Mit der Meldung auf dem linken Fuß erwischt wurde der CDU-Fraktions-Vize im Kreistag, Sieghart Friz. „Ich kann nichts dazu sagen, mir fehlen noch die Hintergründe“. Ebenso erging es seinem Fraktionskollegen Rainer Bauer, der für die CDU im Kliniken-Aufsichtsrat sitzt. „Ich hab‘ noch keine Informationen, hoffe aber, dass wir dennoch zu Potte kommen. Das Ziel ist schließlich, die Kliniken zusammenzubringen“.

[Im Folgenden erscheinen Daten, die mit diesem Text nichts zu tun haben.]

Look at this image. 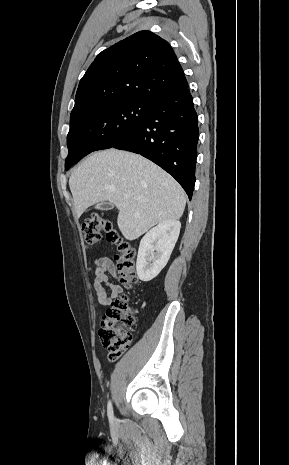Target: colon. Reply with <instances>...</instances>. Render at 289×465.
<instances>
[{"mask_svg": "<svg viewBox=\"0 0 289 465\" xmlns=\"http://www.w3.org/2000/svg\"><path fill=\"white\" fill-rule=\"evenodd\" d=\"M111 243L117 245V269L119 279L127 288L136 282V249L124 240L113 227L112 222L98 214L84 220L81 226L82 240L86 247H92L101 238V233ZM135 310L127 295L117 297L101 316L99 336L107 349L111 361L117 360L128 348L131 339V328L135 323Z\"/></svg>", "mask_w": 289, "mask_h": 465, "instance_id": "5ec220e1", "label": "colon"}]
</instances>
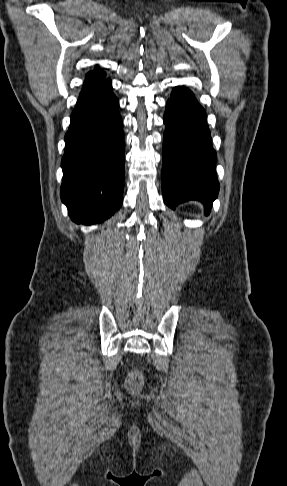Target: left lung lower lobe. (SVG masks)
Here are the masks:
<instances>
[{
    "label": "left lung lower lobe",
    "mask_w": 287,
    "mask_h": 486,
    "mask_svg": "<svg viewBox=\"0 0 287 486\" xmlns=\"http://www.w3.org/2000/svg\"><path fill=\"white\" fill-rule=\"evenodd\" d=\"M162 191L166 205L198 200L210 210L219 183L207 115L192 91L175 87L166 103Z\"/></svg>",
    "instance_id": "obj_1"
}]
</instances>
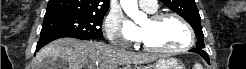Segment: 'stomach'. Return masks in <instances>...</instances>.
Here are the masks:
<instances>
[{
    "instance_id": "stomach-1",
    "label": "stomach",
    "mask_w": 246,
    "mask_h": 69,
    "mask_svg": "<svg viewBox=\"0 0 246 69\" xmlns=\"http://www.w3.org/2000/svg\"><path fill=\"white\" fill-rule=\"evenodd\" d=\"M149 69H185L175 58H161Z\"/></svg>"
}]
</instances>
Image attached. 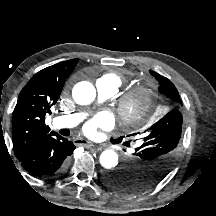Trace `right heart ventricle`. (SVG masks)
<instances>
[{"label": "right heart ventricle", "instance_id": "obj_1", "mask_svg": "<svg viewBox=\"0 0 216 216\" xmlns=\"http://www.w3.org/2000/svg\"><path fill=\"white\" fill-rule=\"evenodd\" d=\"M102 78L110 80L115 85L116 89L121 87L127 81V77L123 70L109 71L105 73Z\"/></svg>", "mask_w": 216, "mask_h": 216}]
</instances>
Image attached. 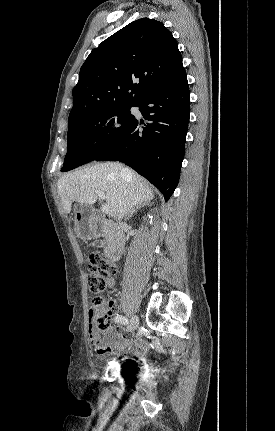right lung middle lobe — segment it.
Segmentation results:
<instances>
[{
	"label": "right lung middle lobe",
	"instance_id": "right-lung-middle-lobe-1",
	"mask_svg": "<svg viewBox=\"0 0 275 431\" xmlns=\"http://www.w3.org/2000/svg\"><path fill=\"white\" fill-rule=\"evenodd\" d=\"M133 105H116L68 123V150L62 172L95 160L132 124Z\"/></svg>",
	"mask_w": 275,
	"mask_h": 431
}]
</instances>
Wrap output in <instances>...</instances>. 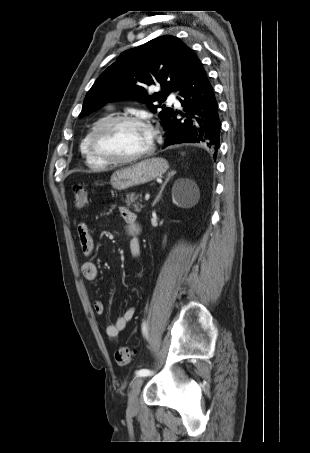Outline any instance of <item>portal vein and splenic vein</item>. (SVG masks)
I'll list each match as a JSON object with an SVG mask.
<instances>
[{
    "instance_id": "1",
    "label": "portal vein and splenic vein",
    "mask_w": 310,
    "mask_h": 453,
    "mask_svg": "<svg viewBox=\"0 0 310 453\" xmlns=\"http://www.w3.org/2000/svg\"><path fill=\"white\" fill-rule=\"evenodd\" d=\"M149 198H150V194L147 193V194L145 195V200L148 201Z\"/></svg>"
}]
</instances>
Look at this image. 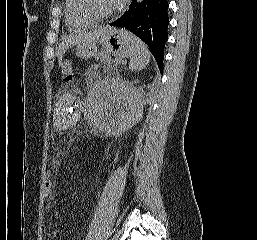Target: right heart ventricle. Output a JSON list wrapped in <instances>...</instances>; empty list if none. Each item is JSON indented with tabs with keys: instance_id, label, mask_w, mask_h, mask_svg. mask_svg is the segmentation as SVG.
Returning <instances> with one entry per match:
<instances>
[{
	"instance_id": "right-heart-ventricle-1",
	"label": "right heart ventricle",
	"mask_w": 257,
	"mask_h": 240,
	"mask_svg": "<svg viewBox=\"0 0 257 240\" xmlns=\"http://www.w3.org/2000/svg\"><path fill=\"white\" fill-rule=\"evenodd\" d=\"M64 16L70 31H81L94 27L96 23L86 18L79 9L78 0H65Z\"/></svg>"
}]
</instances>
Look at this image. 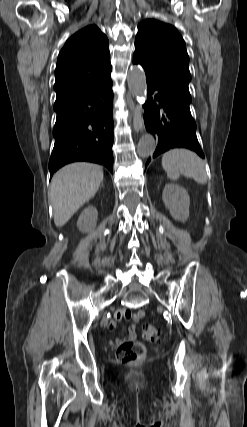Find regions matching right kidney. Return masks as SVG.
Listing matches in <instances>:
<instances>
[{"label": "right kidney", "mask_w": 247, "mask_h": 427, "mask_svg": "<svg viewBox=\"0 0 247 427\" xmlns=\"http://www.w3.org/2000/svg\"><path fill=\"white\" fill-rule=\"evenodd\" d=\"M98 212L94 206H88L80 214L77 227L81 232H90L96 227Z\"/></svg>", "instance_id": "1"}]
</instances>
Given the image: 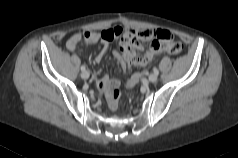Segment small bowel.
I'll return each mask as SVG.
<instances>
[{
    "label": "small bowel",
    "instance_id": "small-bowel-1",
    "mask_svg": "<svg viewBox=\"0 0 238 158\" xmlns=\"http://www.w3.org/2000/svg\"><path fill=\"white\" fill-rule=\"evenodd\" d=\"M110 31L113 39L121 38V45L118 50L113 52L114 57L119 61L122 68L126 65L145 66L153 60L157 55H160L163 49V43L172 38L169 31L163 29H131L115 27L113 29L104 30ZM102 31V32H104ZM101 33L86 31L83 33L74 34L67 42V47L71 51H75L79 45H89L101 42V49L95 56V61L100 62L105 56L109 39L103 37ZM152 40L151 45L147 50H143L142 41ZM140 79V74H134L128 84L134 86ZM113 81L119 82L117 79H111L108 75L96 78V84L99 91L106 93Z\"/></svg>",
    "mask_w": 238,
    "mask_h": 158
}]
</instances>
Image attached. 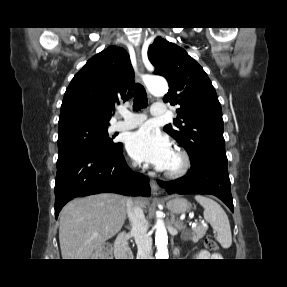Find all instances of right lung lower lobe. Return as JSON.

„Damit hat niemand gerechnet“, zeigte sich Marianne Erdrich-Sommer, Fraktionsvorsitzende der Grünen im Kreistag, ebenfalls überrascht von der Erklärung der Bonner Kartellwächter. Sie kann sich den Grund für die vertiefte Überprüfung ebensowenig erklären wie ihre Kollegen.

Interessant in diesem Zusammenhang ist, dass der Zusammenschluss der Kliniken im Kreis Ludwigsburg mit der Regionalen Kliniken Holding Neckar-Schwarzwald im Enz-Kreis vom Bundeskartellamt 2006 genehmigt wurde.

„Wir haben hier keine anderen Verhältnisse als in Ludwigsburg“, konnte Bürgermeister Bertram Schiebel die unterschiedliche Handhabe der Kartellbehörde in Bonn nicht verstehen.